The task.
Only the lines of the data holding the string "Exception" need to be returned.

[Provided records Boundary: Start]

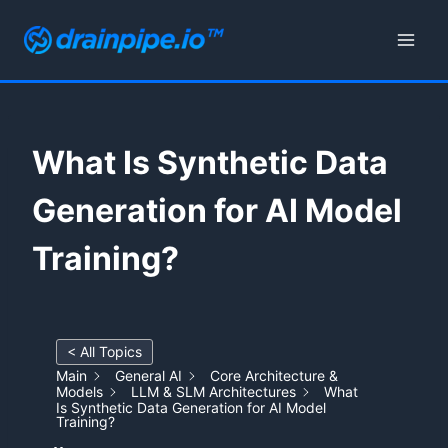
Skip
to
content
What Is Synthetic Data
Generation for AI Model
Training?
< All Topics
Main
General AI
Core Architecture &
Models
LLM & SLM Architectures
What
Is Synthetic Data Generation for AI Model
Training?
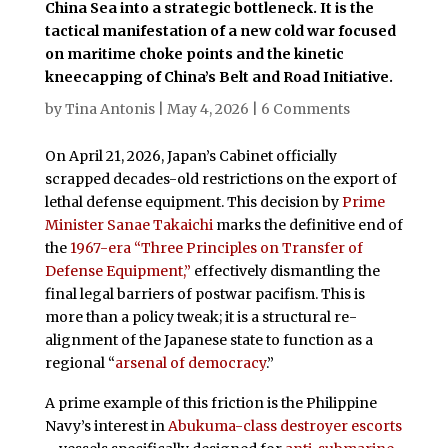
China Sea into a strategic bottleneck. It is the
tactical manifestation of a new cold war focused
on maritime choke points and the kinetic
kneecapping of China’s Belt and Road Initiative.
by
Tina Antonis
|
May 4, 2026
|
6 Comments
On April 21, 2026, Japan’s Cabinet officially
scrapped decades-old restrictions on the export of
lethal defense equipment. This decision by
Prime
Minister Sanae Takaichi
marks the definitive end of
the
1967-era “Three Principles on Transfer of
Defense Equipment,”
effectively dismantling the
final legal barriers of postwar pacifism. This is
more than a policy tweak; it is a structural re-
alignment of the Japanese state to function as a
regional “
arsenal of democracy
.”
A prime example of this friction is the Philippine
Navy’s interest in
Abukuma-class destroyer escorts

[Provided records Boundary: End]
[Provided records Boundary: Start]

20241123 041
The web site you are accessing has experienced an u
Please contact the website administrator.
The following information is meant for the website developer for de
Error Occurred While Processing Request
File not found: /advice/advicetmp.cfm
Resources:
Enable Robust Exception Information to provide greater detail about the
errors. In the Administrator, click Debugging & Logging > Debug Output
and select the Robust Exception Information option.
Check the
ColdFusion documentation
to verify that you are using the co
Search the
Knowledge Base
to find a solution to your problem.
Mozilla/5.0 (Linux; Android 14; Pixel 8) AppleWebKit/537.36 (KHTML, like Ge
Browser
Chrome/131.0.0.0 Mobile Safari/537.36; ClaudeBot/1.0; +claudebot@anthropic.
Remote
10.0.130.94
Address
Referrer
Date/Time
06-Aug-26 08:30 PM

[Provided records Boundary: End]

Exercise response.
Enable Robust Exception Information to provide greater detail about the
and select the Robust Exception Information option.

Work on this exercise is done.